Por fim, a Ministra relatora observou que a Constituição de 1988 não mais prevê norma como a estabelecida pelo art. 184 da Emenda Constitucional n° 1, de 1969, a qual conferia subsídio mensal e vitalício aos ex-Presidentes da República. Assim, segundo as considerações tecidas em seu voto:

“Dá-se que o fundamento da constituinte estadual a partir de 5 de outubro de 1988 é a Constituição promulgada naquele dia. Não mais a Emenda Constitucional n° 1, de 1969. Parece que disso se houve em esquecimento o digno órgão legislativo… tanto que aproveitou até mesmo a redação adotada naquela Emenda, graças a Deus e aos brasileiros, decaída há quase duas décadas. O princípio federativo confere aos entes federados competência privativa, que explicita o espaço constitucional de autonomia de cada qual. Todavia, o texto normativo do art. 25, § 1º, da Constituição brasileira, patenteia que a competência autônoma estadual limita-se pelos princípios da Constituição Federal. E alguns deles – como antes assinalado (como o da igualdade jurídica, o da moralidade pública, o da responsabilidade dos gastos públicos e o de sua definição quando da fixação ou aumento de gastos com pessoal segundo identificação de fonte de custeio, máxime em se cuidando para quem deixou de fazer parte do pessoal ativo da entidade) – são de observância obrigatória. No caso em pauta, foram eles descumpridos, com antes ponderado.”

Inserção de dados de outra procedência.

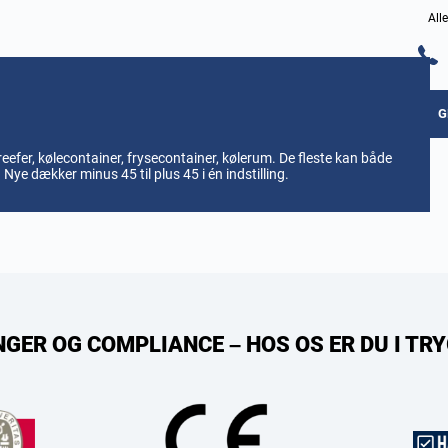
All
G
fer, kølecontainer, frysecontainer, kølerum. De fleste kan både
Nye dækker minus 45 til plus 45 i én indstilling.
NGER OG COMPLIANCE – HOS OS ER DU I T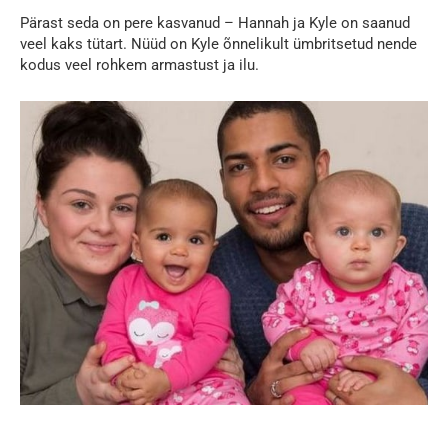
Pärast seda on pere kasvanud – Hannah ja Kyle on saanud
veel kaks tütart. Nüüd on Kyle õnnelikult ümbritsetud nende
kodus veel rohkem armastust ja ilu.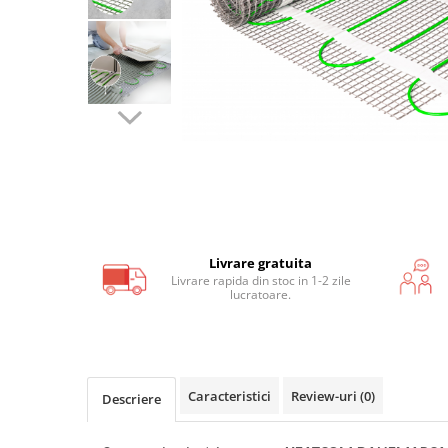
Covoras incalzire in pardoseala
lemn, parchet, mocheta
Covor incalzire in pardoseala
parchet, mocheta F-Mat 150W/m2
Covor incalzire in pardoseala
parchet, mocheta AluPro 150W/m2
Covoras incalzire UH PRO sub
covor, mocheta
Livrare gratuita
Kituri incalzire electrica in
Livrare rapida din stoc in 1-2 zile
pardoseala
lucratoare.
Kit covor incalzire electrica sub
gresie, piatra I-Mat 150W/mp
Kit covor incalzire electrica in
pardoseala parchet F-Mat
Caracteristici
Review-uri
(0)
Descriere
150W/mp
Kit covor incalzire electrica in
pardoseala parchet AluPro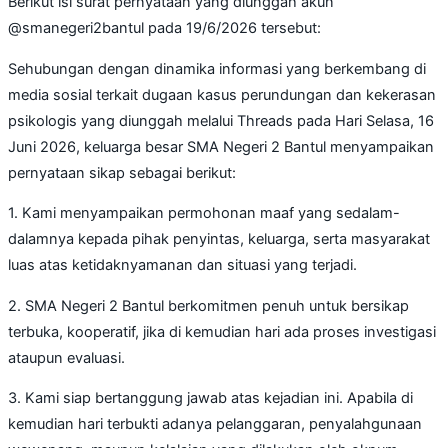
Berikut isi surat pernyataan yang diunggah akun
@smanegeri2bantul pada 19/6/2026 tersebut:
Sehubungan dengan dinamika informasi yang berkembang di
media sosial terkait dugaan kasus perundungan dan kekerasan
psikologis yang diunggah melalui Threads pada Hari Selasa, 16
Juni 2026, keluarga besar SMA Negeri 2 Bantul menyampaikan
pernyataan sikap sebagai berikut:
1. Kami menyampaikan permohonan maaf yang sedalam-
dalamnya kepada pihak penyintas, keluarga, serta masyarakat
luas atas ketidaknyamanan dan situasi yang terjadi.
2. SMA Negeri 2 Bantul berkomitmen penuh untuk bersikap
terbuka, kooperatif, jika di kemudian hari ada proses investigasi
ataupun evaluasi.
3. Kami siap bertanggung jawab atas kejadian ini. Apabila di
kemudian hari terbukti adanya pelanggaran, penyalahgunaan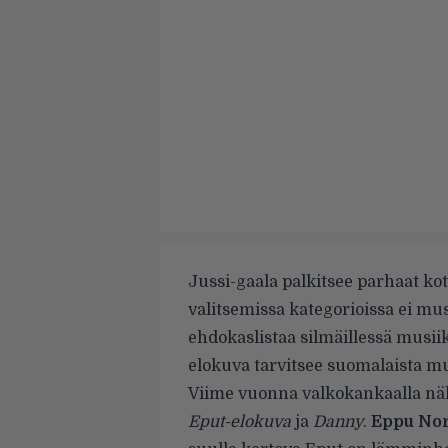
Jussi-gaala palkitsee parhaat ko
valitsemissa kategorioissa ei mus
ehdokaslistaa silmäillessä musii
elokuva tarvitsee suomalaista mu
Viime vuonna valkokankaalla nä
Eput-elokuva
ja
Danny
.
Eppu No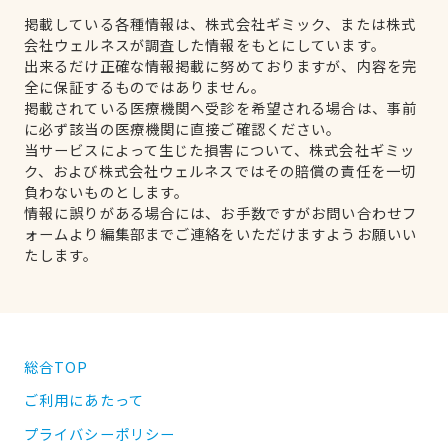
掲載している各種情報は、株式会社ギミック、または株式
会社ウェルネスが調査した情報をもとにしています。
出来るだけ正確な情報掲載に努めておりますが、内容を完
全に保証するものではありません。
掲載されている医療機関へ受診を希望される場合は、事前
に必ず該当の医療機関に直接ご確認ください。
当サービスによって生じた損害について、株式会社ギミッ
ク、および株式会社ウェルネスではその賠償の責任を一切
負わないものとします。
情報に誤りがある場合には、お手数ですがお問い合わせフ
ォームより編集部までご連絡をいただけますようお願いい
たします。
総合TOP
ご利用にあたって
プライバシーポリシー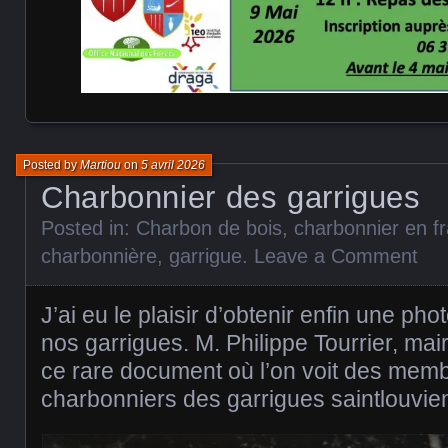
Posted by
Martiou
on
5 avril 2026
Charbonnier des garrigues
Posted in:
Charbon de bois
,
charbonnier en f
charbonnière
,
garrigue
.
Leave a Comment
J’ai eu le plaisir d’obtenir enfin une ph
nos garrigues. M. Philippe Tourrier, mair
ce rare document où l’on voit des memb
charbonniers des garrigues saintlouvie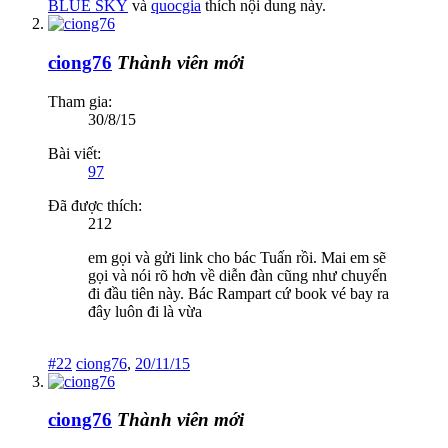
BLUE SKY
và
quocgia
thích nội dung này.
ciong76
Thành viên mới
Tham gia:
30/8/15
Bài viết:
97
Đã được thích:
212
em gọi và gửi link cho bác Tuấn rồi. Mai em sẽ
gọi và nói rõ hơn về diễn đàn cũng như chuyến
đi đầu tiên này. Bác Rampart cứ book vé bay ra
đây luôn đi là vừa
#22
ciong76
,
20/11/15
ciong76
Thành viên mới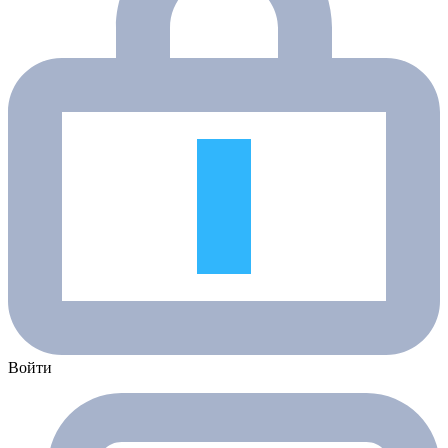
Войти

A Ministra Cármen Lúcia foi acompanhada pelos Ministros Ricardo Lewandoski, Joaquim Barbosa, Carlos Britto, Cezar Peluso e Sepúlveda Pertence, este baseado em fundamentação mais restrita.

O Ministro Eros Grau, em voto-vista, analisou cada um dos fundamentos utilizados pela Ministra relatora e, em conclusão oposta, votou pela improcedência da ação.

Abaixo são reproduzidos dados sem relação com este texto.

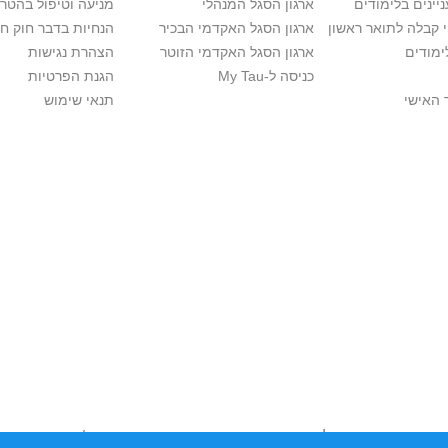
יינים בלימודים
ארגון הסגל המנהלי
מניעה וטיפול בהטר
י קבלה לתואר ראשון
ארגון הסגל האקדמי הבכיר
הנחיות בדבר חוק ח
ימודים
ארגון הסגל האקדמי הזוטר
הצהרת נגישות
כניסה ל-My Tau
הגנת הפרטיות
 האישי
תנאי שימוש
יות יוצרים. אם בבעלותך זכויות יוצרים בתכנים שנמצאים פה ו/או השימוש ש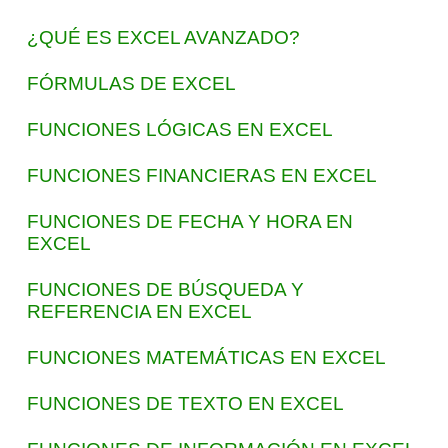
¿QUÉ ES EXCEL AVANZADO?
FÓRMULAS DE EXCEL
FUNCIONES LÓGICAS EN EXCEL
FUNCIONES FINANCIERAS EN EXCEL
FUNCIONES DE FECHA Y HORA EN
EXCEL
FUNCIONES DE BÚSQUEDA Y
REFERENCIA EN EXCEL
FUNCIONES MATEMÁTICAS EN EXCEL
FUNCIONES DE TEXTO EN EXCEL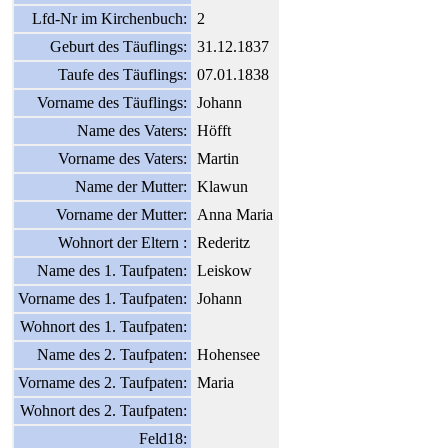
Lfd-Nr im Kirchenbuch:
2
Geburt des Täuflings:
31.12.1837
Taufe des Täuflings:
07.01.1838
Vorname des Täuflings:
Johann
Name des Vaters:
Höfft
Vorname des Vaters:
Martin
Name der Mutter:
Klawun
Vorname der Mutter:
Anna Maria
Wohnort der Eltern :
Rederitz
Name des 1. Taufpaten:
Leiskow
Vorname des 1. Taufpaten:
Johann
Wohnort des 1. Taufpaten:
Name des 2. Taufpaten:
Hohensee
Vorname des 2. Taufpaten:
Maria
Wohnort des 2. Taufpaten:
Feld18: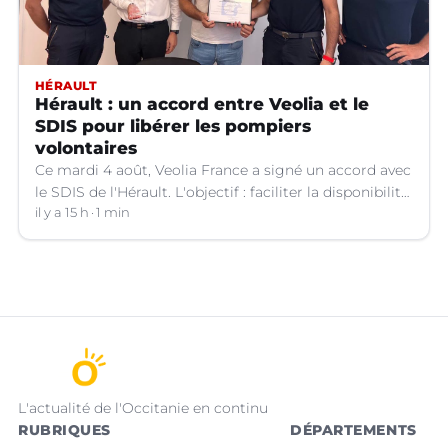
HÉRAULT
Hérault : un accord entre Veolia et le
SDIS pour libérer les pompiers
volontaires
Ce mardi 4 août, Veolia France a signé un accord avec
le SDIS de l'Hérault. L'objectif : faciliter la disponibilité
des salariés de l'entreprise engagés en qualité de
il y a 15 h
1 min
sapeurs-pompiers volontaires.
L'actualité de l'Occitanie en continu
RUBRIQUES
DÉPARTEMENTS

Pedi vista dos autos com o objetivo de deixar bem claros os fundamentos de meu voto que, na parte dispositiva, acompanha a conclusão da Ministra Relatora pela procedência da ação.

Muito refleti sobre o tema e, hoje, estou convencido de que nosso sistema constitucional permite a criação de pensões especiais como esta de que estamos tratando.

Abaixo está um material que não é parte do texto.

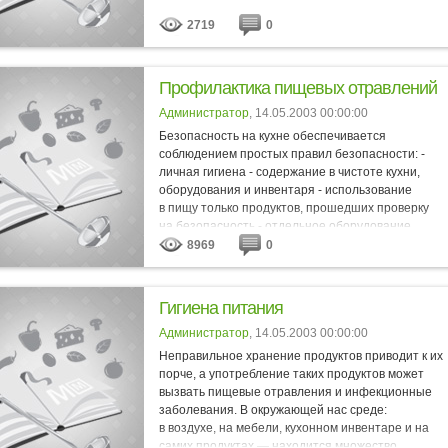
2719
0
Профилактика пищевых отравлений
Администратор
, 14.05.2003 00:00:00
Безопасность на кухне обеспечивается
соблюдением простых правил безопасности: -
личная гигиена - содержание в чистоте кухни,
оборудования и инвентаря - использование
в пищу только продуктов, прошедших проверку
на безопасность - отдельное оборудование
и ножи для готовых...
8969
0
Гигиена питания
Администратор
, 14.05.2003 00:00:00
Неправильное хранение продуктов приводит к их
порче, а употребление таких продуктов может
вызвать пищевые отравления и инфекционные
заболевания. В окружающей нас среде:
в воздухе, на мебели, кухонном инвентаре и на
самих продуктах — находится множество...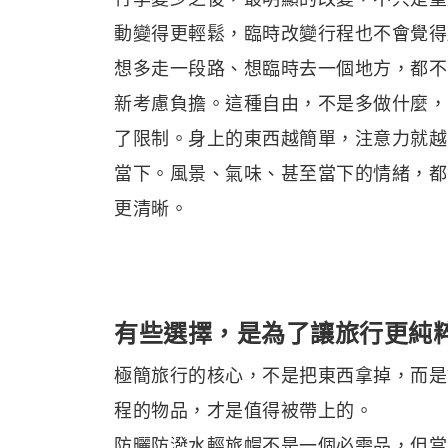
動變得更輕鬆，臨時改變行程也不會覺得
想多走一段路、想臨時去一個地方，都不
新考慮負擔。這種自由，不是多做什麼，
了限制。身上的東西越簡單，注意力就越
當下。風景、氣味、甚至當下的情緒，都
更清晰。
有些選擇，是為了讓旅行更純
極簡旅行的核心，不是把東西拿掉，而是
程的物品，才是值得被帶上的。
防曬防潑水輕旅帽不是一個必需品，但當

Não me impressionam os argumentos quanto à violação aos princípios republicano e da igualdade, assim como aos princípios da impessoalidade e a moralidade pública.

Vejamos o exemplo do direito comparado.

Em países como Itália e França, berço do que se conhece hoje como republicanismo[1][1], ex-Presidentes da República contam com certas garantias ou privilégios, previstos pelo próprio sistema, fundados apenas no fato do exercício do cargo de Chefe do Poder Executivo.

Na Itália, por exemplo, o art. 59 da Costituzione della Repubblica dispõe que “è senatore di diritto e a vita, salvo rinunzia, chi è stato Presidente della Repubblica”.

Na França, o Conseil Constitutionnel é composto também por antigos Presidentes da República, como prevê o art. 56 da Constituição:

“Article 56 :

Le Conseil Constitutionnel comprend neuf membres, dont le mandat dure neuf ans et n’est pas renouvelable. Le Conseil Constitutionnel se renouvelle par tiers tous les trois ans. Trois des membres sont nommés par le Président de la République, trois par le Président de l’Assemblée Nationale, trois par le Président du Sénat.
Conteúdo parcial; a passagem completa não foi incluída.